Abstract

This paper challenges the fact that the absolute freedom for residents to locate themselves wherever they want can lead to sustainable cities. Urban sprawl is the corollary to this freedom. Urban sprawl has become a controversial issue. Lines of thought among academics, practitioners, and local authorities have been diverse. Some academics advocate the compact city as an antidote to urban sprawl, some scholars doubt the ability of conventional notions of containments to create sustainability, and others are fascinated by urban technologies and believe in the feasibility of these technologies, whereas local authorities impose policies, one after the other, without effective results. The problematic point is the absence of a comprehensive approach to undermining the urban sprawl sustainably. On the other hand, the physical urban compactness alone cannot meet containment aims.

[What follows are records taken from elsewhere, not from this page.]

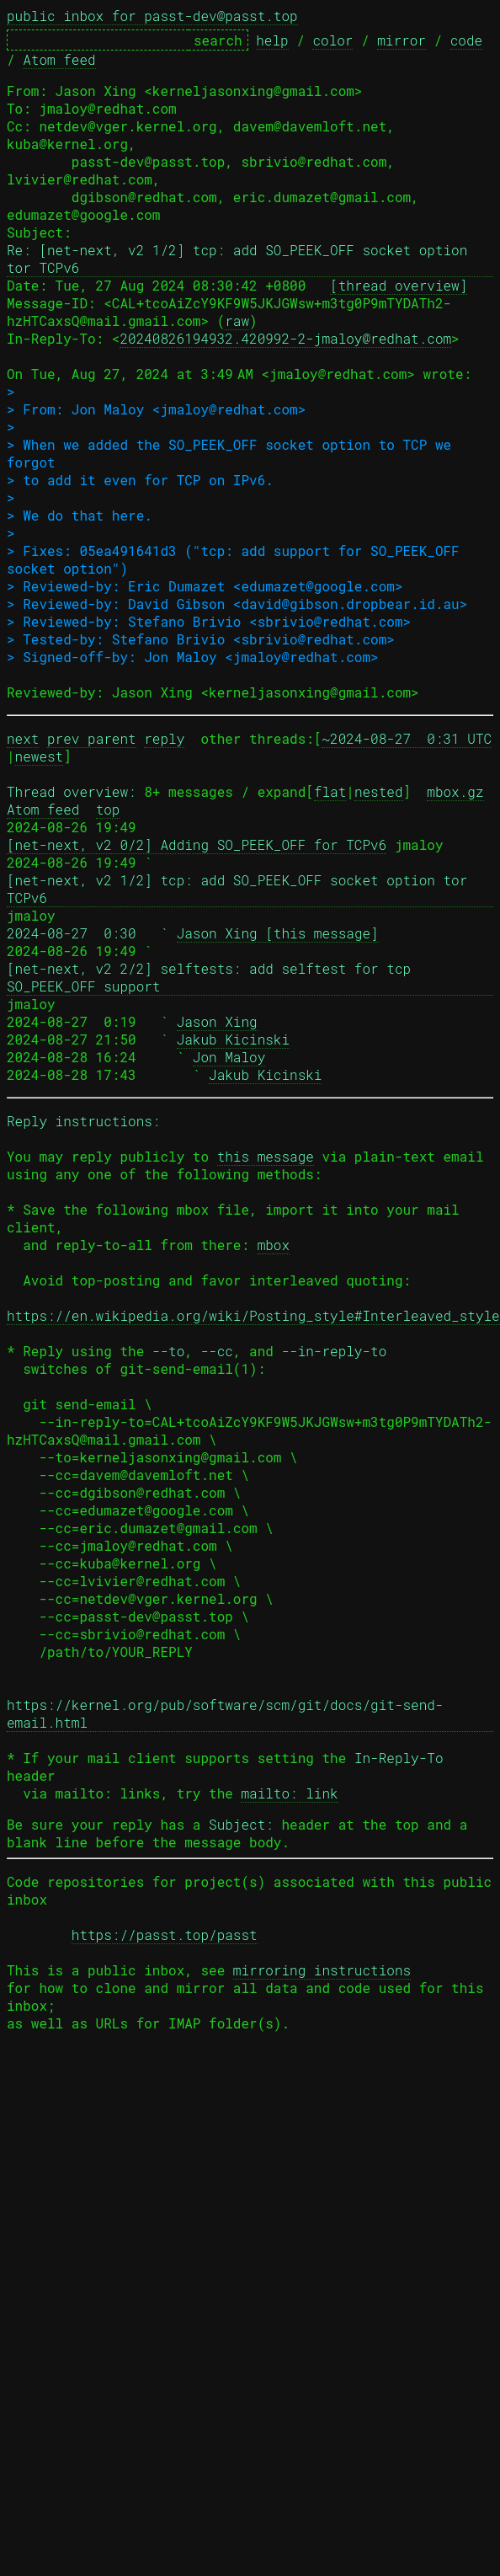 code (466, 40)
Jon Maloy (229, 1057)
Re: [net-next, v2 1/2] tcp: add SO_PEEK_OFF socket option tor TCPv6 (241, 258)
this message (265, 1156)
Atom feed (59, 59)
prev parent (91, 738)
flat (330, 791)
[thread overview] (398, 285)
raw (237, 320)
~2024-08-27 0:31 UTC (407, 738)
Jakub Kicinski (233, 1039)
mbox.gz (455, 791)
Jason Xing (217, 1021)
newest (39, 756)
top (108, 809)
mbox (274, 1244)
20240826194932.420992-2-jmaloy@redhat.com (285, 338)
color (332, 40)
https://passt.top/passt (165, 1934)
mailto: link (289, 1793)
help (272, 40)
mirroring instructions (322, 1970)
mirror (401, 40)
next (23, 738)
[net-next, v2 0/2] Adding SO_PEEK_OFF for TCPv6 (196, 844)
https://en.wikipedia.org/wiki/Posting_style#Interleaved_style (253, 1315)
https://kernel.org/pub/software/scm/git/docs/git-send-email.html (225, 1713)
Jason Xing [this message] (278, 933)
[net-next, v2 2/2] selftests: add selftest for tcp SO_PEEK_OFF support (213, 977)
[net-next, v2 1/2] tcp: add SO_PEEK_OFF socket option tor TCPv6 (241, 888)
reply (164, 738)
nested (378, 791) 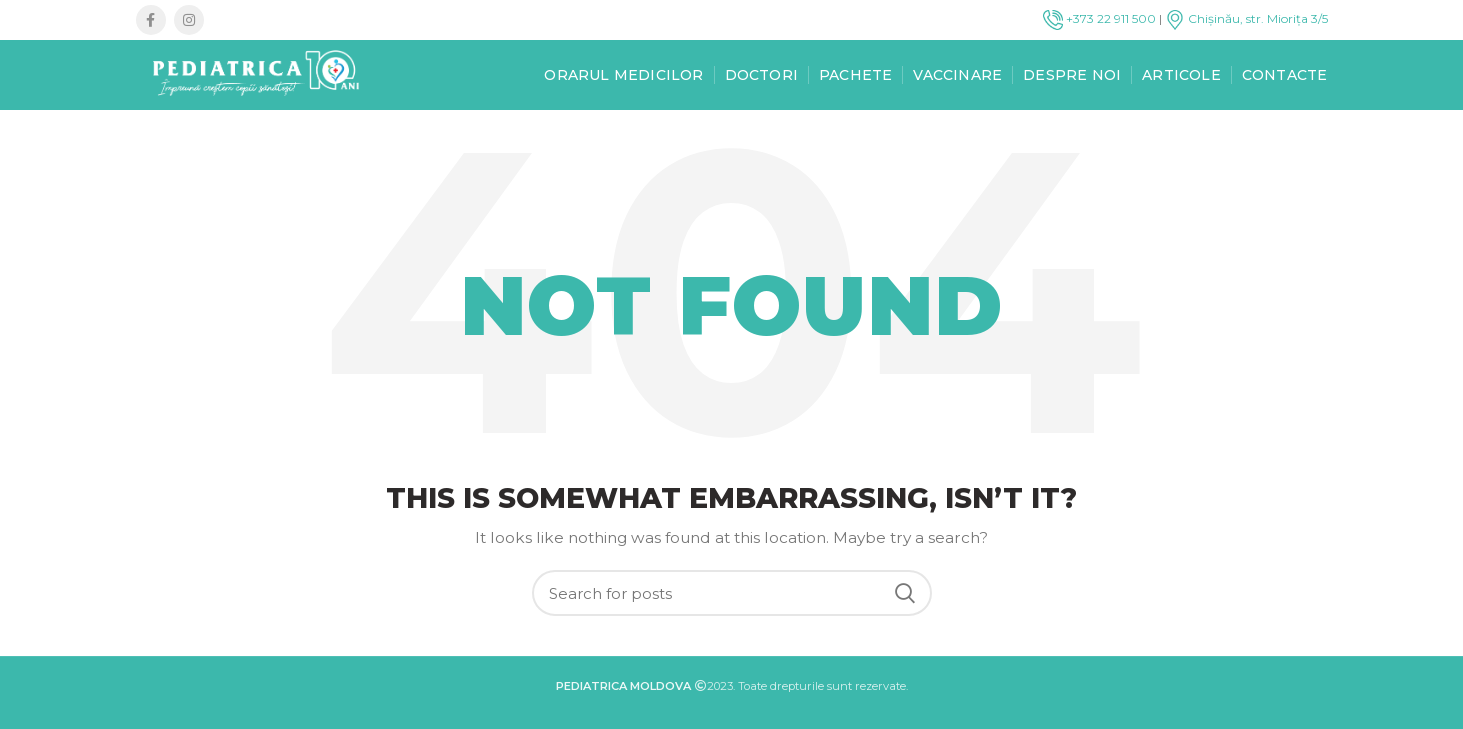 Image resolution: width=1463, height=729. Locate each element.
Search (905, 593)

The study therefore study poses a question: Is there a theory or policy that can accommodate all of these ideas? This study attempts to find a sustainable compromise through a critical review of the impact of auto-mobility on urban affairs and to solve the dialectical contradictions between the protagonists of compactness and their counterparts who advocate urban sprawl. The review ends with a comparison between urban initiatives and theories related to auto-mobilities, and highlights the approaches to sustainable urbanism. The conclusion is that all classic planning theories have neglected the sociocultural impact on the urban realm, and that the current initiatives and mutual debates consider the resident just as a physical object who cannot contribute effectively to sustainable urban syntax. The study concludes that urban sprawl can also be a compacted zone if authorities ensure the equity of loci-services. Then, the preference for housing locations will not be a challenge to urban residents’ movements to settle closer to their work. In the end, the inhabitants will share in making an integrated and real urban containment.